Scott O’Malia resigned as commissioner shortly after Tim Massad was named the new CFTC chairman |
Scott O’Malia, who will leave his position as a commissioner at the Commodity Futures Trading Commission (CFTC) in August after almost five tumultuous years at the regulator, pulled few punches in one of his final interviews when it came to discussing problems with the implementation of new swap execution facility (SEF) rules.
O’Malia, who resigned his position shortly after the announcement of Tim Massad as the new CFTC chairman, sympathizes with market participants who have struggled to adapt to the rules the CFTC put in place.
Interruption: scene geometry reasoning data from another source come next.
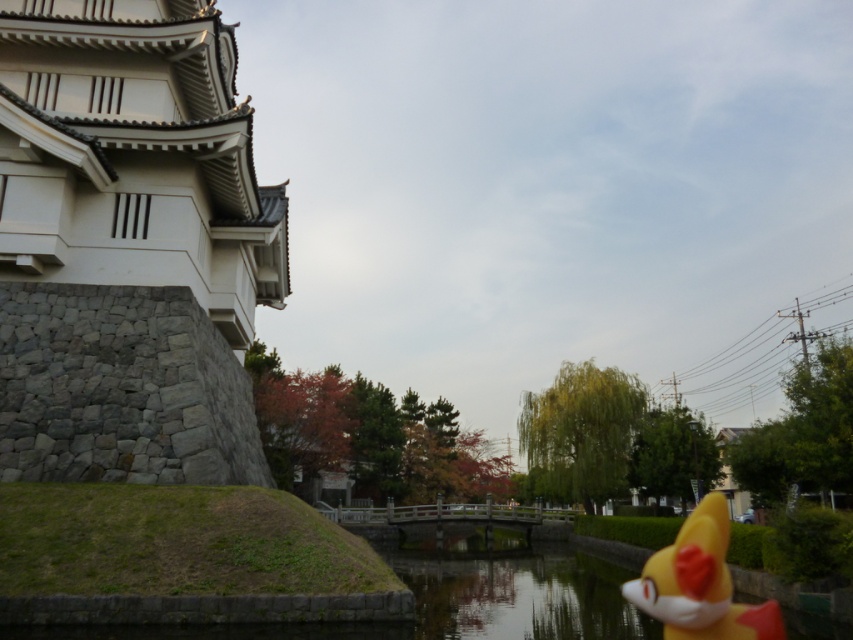 You are planning to build a small wooden fence around the white stone tower at left and the yellow rubber fox at lower right. Which object requires a wider fence to enclose it?

The yellow rubber fox at lower right requires a wider fence because its width is greater than the white stone tower at left.

You are standing at the center of the scene and want to reach the yellow rubber fox at lower right. Which direction should you move to avoid passing in front of the white stone tower at left?

To reach the yellow rubber fox at lower right without passing in front of the white stone tower at left, you should move to the right side of the scene. Since the yellow rubber fox at lower right is behind the white stone tower at left, moving to the right would allow you to bypass the tower and reach the fox directly. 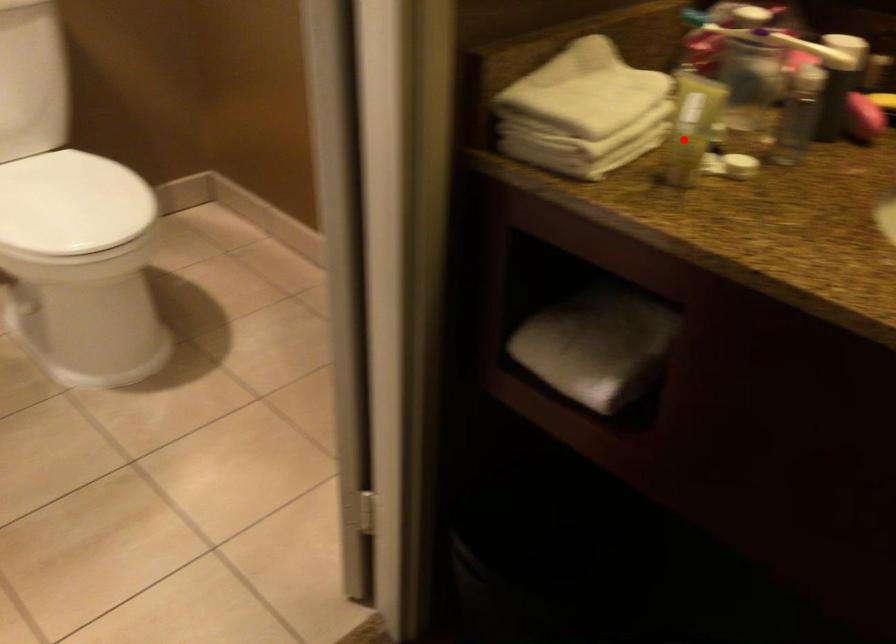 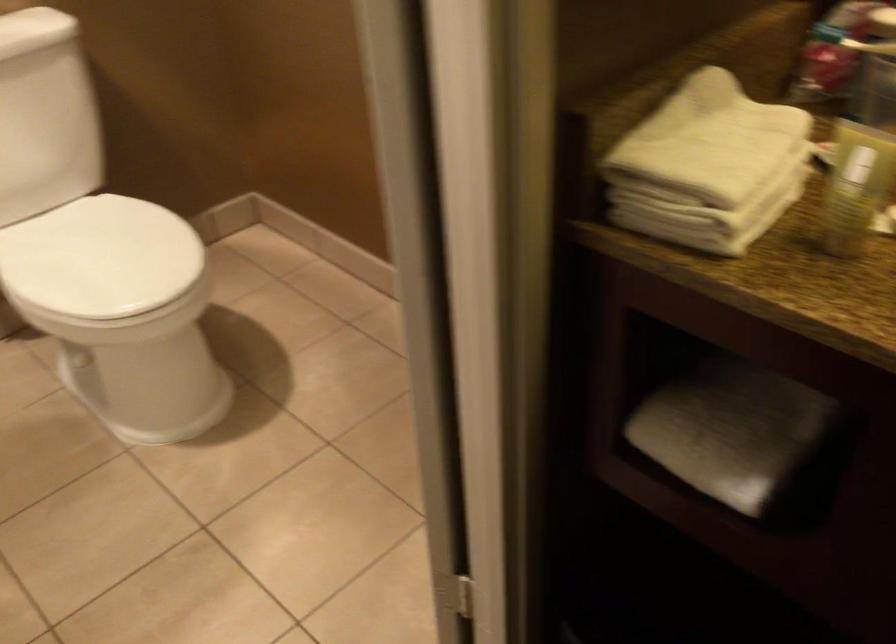 Locate, in the second image, the point that corresponds to the highlighted location in the first image.

(849, 204) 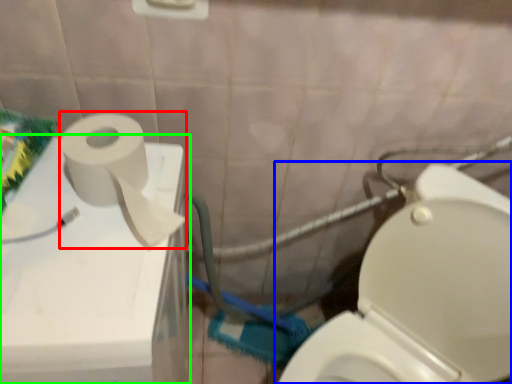 Question: Considering the real-world distances, which object is farthest from toiletry paper (highlighted by a red box)? toilet (highlighted by a blue box) or appliance (highlighted by a green box)?

Choices:
 (A) toilet
 (B) appliance

Answer: (A) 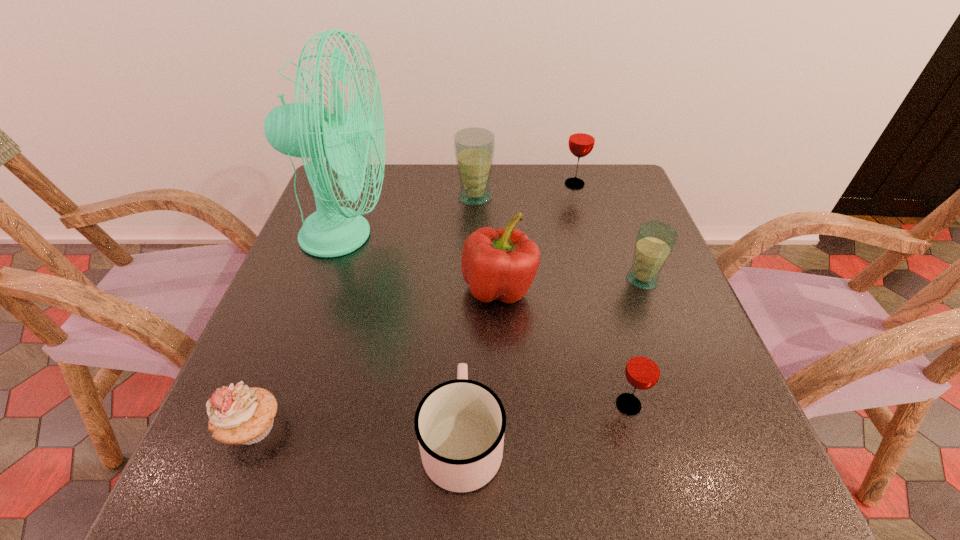 Locate an element on the screen. cupcake is located at coordinates (238, 414).

You are a GUI agent. You are given a task and a screenshot of the screen. Output one action in this format:
    pyautogui.click(x=<x>, y=<y>)
    Task: Click on the mug
    This screenshot has width=960, height=540.
    Given the screenshot: What is the action you would take?
    pyautogui.click(x=460, y=424)

Where is `free space located 0.080m in front of the blue fan to blow air`? free space located 0.080m in front of the blue fan to blow air is located at coordinates (423, 235).

The height and width of the screenshot is (540, 960). Identify the location of vacant space positioned on the left of the farther red glass. (492, 184).

Where is `free spot located 0.210m on the left of the farther blue glass`? free spot located 0.210m on the left of the farther blue glass is located at coordinates (380, 197).

Where is `vacant space located on the front of the pink bell pepper`? vacant space located on the front of the pink bell pepper is located at coordinates (503, 387).

Identify the location of vacant space located 0.220m on the left of the right blue glass. This screenshot has width=960, height=540. (526, 280).

Locate an element on the screen. This screenshot has width=960, height=540. free space located on the back of the smaller red glass is located at coordinates (604, 311).

Find the location of `vacant space located on the right of the cupcake`. vacant space located on the right of the cupcake is located at coordinates (440, 427).

Find the location of a particular element. This screenshot has width=960, height=540. vacant space located on the side of the mug with the handle is located at coordinates (465, 364). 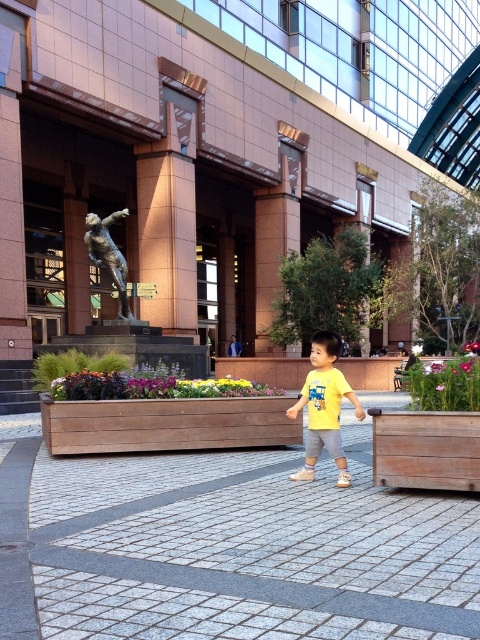 Question: Which point appears closest to the camera in this image?

Choices:
 (A) (12, 378)
 (B) (331, 333)
 (C) (154, 252)
 (D) (120, 275)

Answer: (B)

Question: Is yellow matte shirt at center above bronze statue at center?

Choices:
 (A) no
 (B) yes

Answer: (A)

Question: Considering the relative positions of sandy beige stone statue at upper center and bronze statue at center in the image provided, where is sandy beige stone statue at upper center located with respect to bronze statue at center?

Choices:
 (A) below
 (B) above

Answer: (B)

Question: Is gray concrete pavement at center bigger than bronze statue at center?

Choices:
 (A) no
 (B) yes

Answer: (A)

Question: Which object appears farthest from the camera in this image?

Choices:
 (A) brown stone mall at center
 (B) gray concrete pavement at center
 (C) yellow matte shirt at center

Answer: (A)

Question: Which object is the farthest from the sandy beige stone statue at upper center?

Choices:
 (A) brown stone mall at center
 (B) bronze statue at center
 (C) yellow matte shirt at center
 (D) gray concrete pavement at center

Answer: (D)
“I am very sympathetic to the market place and their level of confusion,” he tells Euromoney. “We have gone through a three-year rule-making process in which we’ve done 68 final rules.
If we don’t recognize global clearing structures, we will fracture liquidity and that could be intractable for a while Scott O'Malia |
“In that time we have rushed through these rules at record pace. I’ve never seen any other federal agency move this many rules this quickly. And as a result we’ve made some mistakes.”
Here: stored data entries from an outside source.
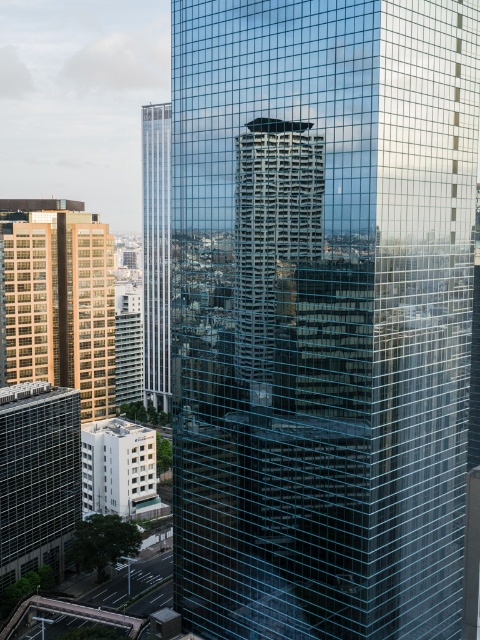 Is reflective glass tower at center to the right of golden glass building at left from the viewer's perspective?

Yes, reflective glass tower at center is to the right of golden glass building at left.

Describe the element at coordinates (274, 250) in the screenshot. The image size is (480, 640). I see `reflective glass tower at center` at that location.

The width and height of the screenshot is (480, 640). What do you see at coordinates (274, 250) in the screenshot? I see `reflective glass tower at center` at bounding box center [274, 250].

The image size is (480, 640). In order to click on reflective glass tower at center in this screenshot , I will do `click(274, 250)`.

Is reflective glass tower at center to the left of clear glass skyscraper at center from the viewer's perspective?

In fact, reflective glass tower at center is to the right of clear glass skyscraper at center.

Is point (295, 344) less distant than point (148, 403)?

Yes, it is in front of point (148, 403).

Who is more forward, [311,211] or [168,122]?

Point [311,211] is more forward.

The height and width of the screenshot is (640, 480). In order to click on reflective glass tower at center in this screenshot , I will do `click(274, 250)`.

Is reflective glass tower at center below matte glass building at lower left?

No.

Which of these two, reflective glass tower at center or matte glass building at lower left, stands shorter?

Standing shorter between the two is reflective glass tower at center.

Consider the image. Who is more distant from viewer, (289,356) or (72,483)?

Point (72,483)

Identify the location of reflective glass tower at center. This screenshot has width=480, height=640. (x=274, y=250). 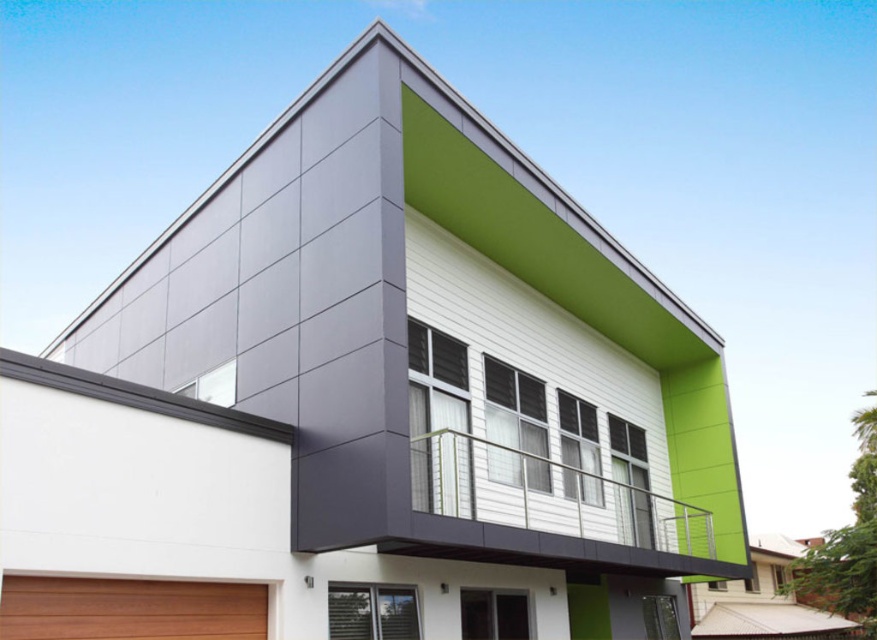 You are a drone operator tasked with capturing aerial footage of the metallic silver balcony at upper center. Your drone has a maximum flight range of 6 meters. Based on the scene, can your drone safely reach the balcony without exceeding its range limit?

The distance between the metallic silver balcony at upper center and the camera is 6.36 meters. Since the drone can only fly up to 6 meters, it cannot safely reach the balcony without exceeding its range limit.

You are a delivery drone with a wingspan of 3.5 feet. You need to fly from the brown wood at lower left to the metallic silver balcony at upper center. Is there enough space between them for your drone to pass through?

The distance between the metallic silver balcony at upper center and the brown wood at lower left is 14.60 feet. Since your drone has a wingspan of 3.5 feet, there is sufficient space for it to pass through safely.

You are an architect planning to install a new railing on the metallic silver balcony at upper center and the brown wood at lower left. Which object requires a wider railing installation based on their widths?

The metallic silver balcony at upper center requires a wider railing installation because its width surpasses that of the brown wood at lower left. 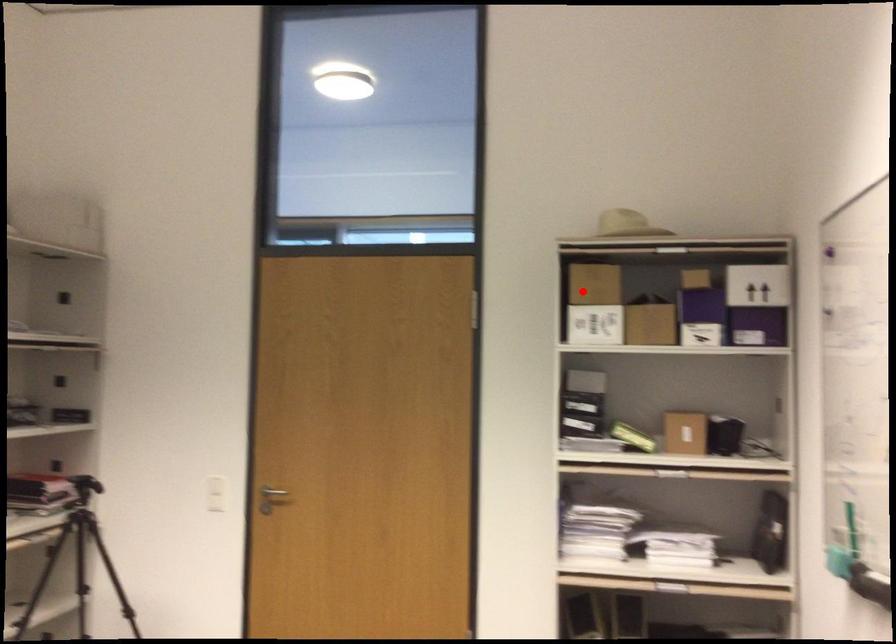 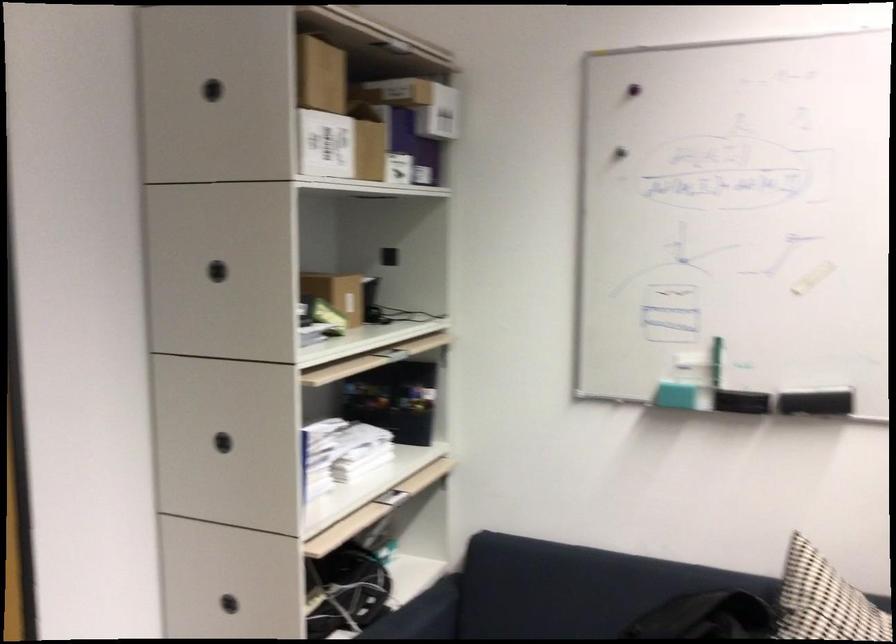 Question: A red point is marked in image1. In image2, is the corresponding 3D point closer to the camera or farther? Reply with the corresponding letter.

Choices:
 (A) The corresponding 3D point is closer.
 (B) The corresponding 3D point is farther.

Answer: (A)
As chairman of the CFTC’s technology advisory committee, O’Malia had particular responsibility for how data is compiled and assessed under the new regulations. He admits this is a work in progress.
“Data is complex and it requires very specific outcomes and inputs, and we need to make sure that we understand what those are so we get good-quality data, so we’re able to aggregate it and do good comparisons across different jurisdictions,” he says.
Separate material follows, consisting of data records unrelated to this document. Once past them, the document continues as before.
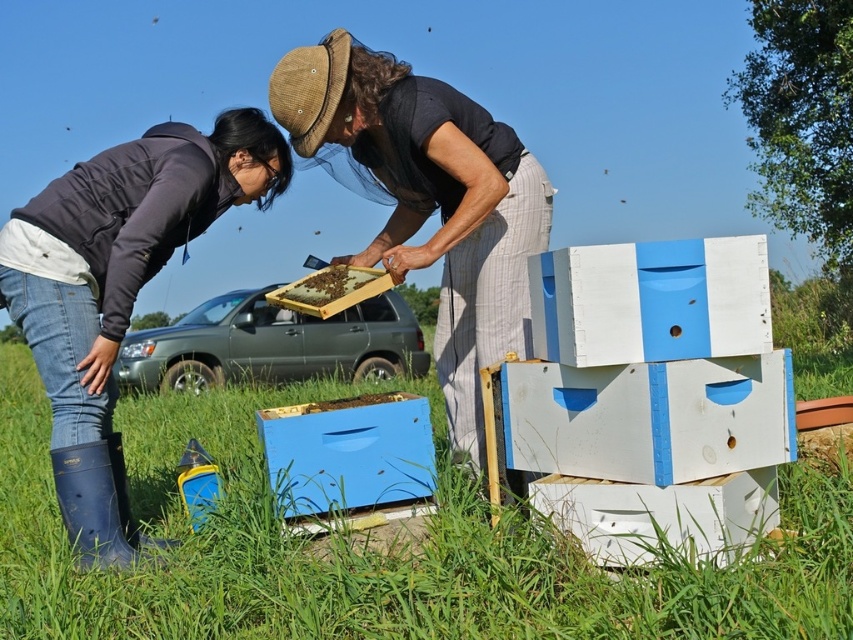 You are a beekeeper trying to maintain a safe distance of 3 meters between yourself and another worker for safety. You see the matte black shirt at center. Is your current distance sufficient?

The matte black shirt at center is 2.80 meters away. Since the required safe distance is 3 meters, your current distance of 2.80 meters is insufficient. Move back to ensure the 3 meter requirement is met. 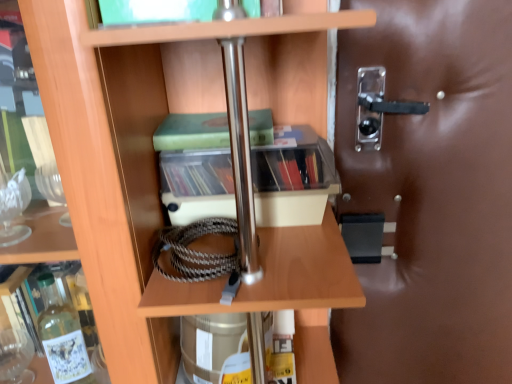 Question: Is clear plastic storage at center aimed at transparent plastic handle at right?

Choices:
 (A) yes
 (B) no

Answer: (B)

Question: Is clear plastic storage at center not inside transparent plastic handle at right?

Choices:
 (A) no
 (B) yes

Answer: (B)

Question: Does clear plastic storage at center touch transparent plastic handle at right?

Choices:
 (A) no
 (B) yes

Answer: (A)

Question: From the image's perspective, is clear plastic storage at center located above transparent plastic handle at right?

Choices:
 (A) yes
 (B) no

Answer: (A)

Question: Is clear plastic storage at center at the right side of transparent plastic handle at right?

Choices:
 (A) yes
 (B) no

Answer: (B)

Question: Looking at the image, does wooden shelf at center seem bigger or smaller compared to green matte book at center?

Choices:
 (A) small
 (B) big

Answer: (B)

Question: From the image's perspective, is wooden shelf at center positioned above or below green matte book at center?

Choices:
 (A) above
 (B) below

Answer: (B)

Question: Is wooden shelf at center inside or outside of green matte book at center?

Choices:
 (A) outside
 (B) inside

Answer: (A)

Question: Is point (325, 379) positioned closer to the camera than point (223, 117)?

Choices:
 (A) closer
 (B) farther

Answer: (B)

Question: In terms of size, does wooden shelf at center appear bigger or smaller than transparent plastic handle at right?

Choices:
 (A) big
 (B) small

Answer: (A)

Question: Is point (74, 152) closer or farther from the camera than point (422, 33)?

Choices:
 (A) farther
 (B) closer

Answer: (B)

Question: Is wooden shelf at center situated inside transparent plastic handle at right or outside?

Choices:
 (A) inside
 (B) outside

Answer: (B)

Question: In terms of width, does wooden shelf at center look wider or thinner when compared to transparent plastic handle at right?

Choices:
 (A) thin
 (B) wide

Answer: (B)

Question: Is point (204, 119) closer or farther from the camera than point (438, 21)?

Choices:
 (A) closer
 (B) farther

Answer: (A)

Question: Is green matte book at center to the left or to the right of transparent plastic handle at right in the image?

Choices:
 (A) right
 (B) left

Answer: (B)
“Right now I would characterize our data quality as poor only because we haven’t solved all of these problems. There are inconsistencies coming in, in terms of how people report, and I think we have four different data architectures that make our job more complex.”
O’Malia also warns that the CFTC has a lot of work to do before it reaches the necessary level of ability to analyze the data it is collecting.
“We do [have data analysts], but we don’t have nearly enough,” he says. “We haven’t focused intensely enough on our priorities and the specific technology and mission functions that we want to achieve.
“Those are hard decisions to make, but there hasn’t been enough attention paid to it and therefore we don’t have any results to show for it. I keep talking about it, raising the pressure and the issue to hopefully create some sort of catalyst in order to get this done.”
While O’Malia stresses that co-operation across different regulatory jurisdictions is good, he admits the different pace and detail of the swaps rulebook is adding to the challenges facing market participants.
“From time to time we will need to share data about certain market participants,” he says. “We’ve made some headway in terms of bringing that together. We have the facilities in place and we have reporting.
“The US has had reporting for over a year, Europe has had it for a quarter, but we need to take the next steps and we need to do so immediately.”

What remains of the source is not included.